Most A/B testing stacks make product teams wait. Events land in a warehouse, a nightly job rolls them up, and the dashboard refreshes the next morning. That cycle is fine for a year-long pricing study, but it is painful for a checkout redesign you want to roll back if the variant tanks.
This post shows how to compute variant conversion rates, rolling 1-hour funnel metrics, and lift versus control in real time, using streaming SQL in RisingWave. The pipeline is a few materialized views. Every event you ingest is reflected in the dashboard within seconds. All SQL has been verified against RisingWave 2.8.0.
Why Streaming SQL Beats Nightly Rollups for A/B Tests
Streaming SQL beats nightly rollups for A/B tests because experiment metrics decay in value the longer they take to compute. A 24-hour rollup hides early signals of a broken variant, blocks fast rollbacks, and forces engineers to ship code on hunches. A streaming pipeline keeps the same SQL you would write in a warehouse, but updates incrementally as each event arrives.
Traditional batch stacks treat experiment events the same as any other analytic event: ingest, partition, dedupe, aggregate on a schedule. That works when the goal is a quarterly report. It does not work when the variant under test is silently dropping checkout conversion by 10 percent for an hour.
| Aspect | Batch warehouse rollup | Streaming SQL (RisingWave) |
|---|---|---|
| Refresh cadence | Hours to a day | Sub-second per event |
| Pipeline shape | ETL → table → BI | Source → materialized view → BI |
| Code | SQL + scheduler + orchestrator | SQL only |
| Rollback signal latency | Same as cadence | Seconds |
| Cost of a 1 hour bad variant | Full hour of users exposed | Detected within minutes |
RisingWave is a PostgreSQL-compatible streaming database. You write CREATE MATERIALIZED VIEW over a stream of events, and the view is incrementally updated as each row lands. The wire protocol is Postgres, so your BI tool and your psql shell connect without any new driver.
The Event Model
A workable A/B test event model is simple.
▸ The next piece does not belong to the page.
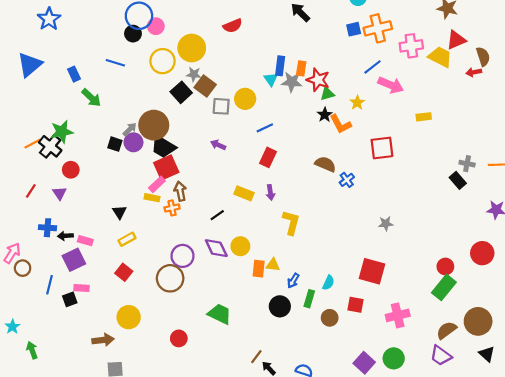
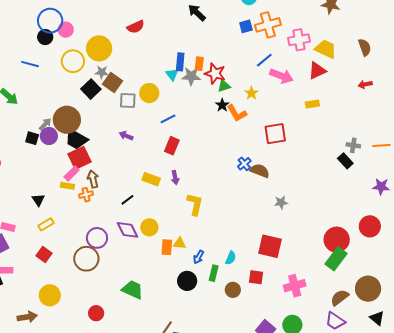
red triangle: (456, 40) -> (317, 71), moved
red arrow: (474, 72) -> (365, 84), moved
brown semicircle: (325, 164) -> (260, 171), moved
red circle: (445, 267) -> (337, 240), size x1.6

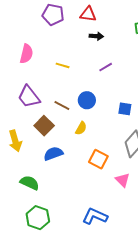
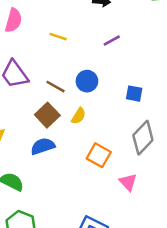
brown square: (44, 126) -> (47, 115), moved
Each row is one user action, tagged with the experiment id and the variant the user was assigned to. For verification here, we use a regular table seeded with representative events. In production this would be a CREATE SOURCE backed by a Kafka topic, with the same columns.
CREATE TABLE ab_events (
user_id VARCHAR,
experiment_id VARCHAR,
variant VARCHAR,
event_type VARCHAR,
revenue DOUBLE PRECISION,
event_time TIMESTAMPTZ
);
Seed two variants for one experiment, checkout-redesign. Variant A is the control. Variant B is the candidate. The pattern is six exposures per arm, with B converting better.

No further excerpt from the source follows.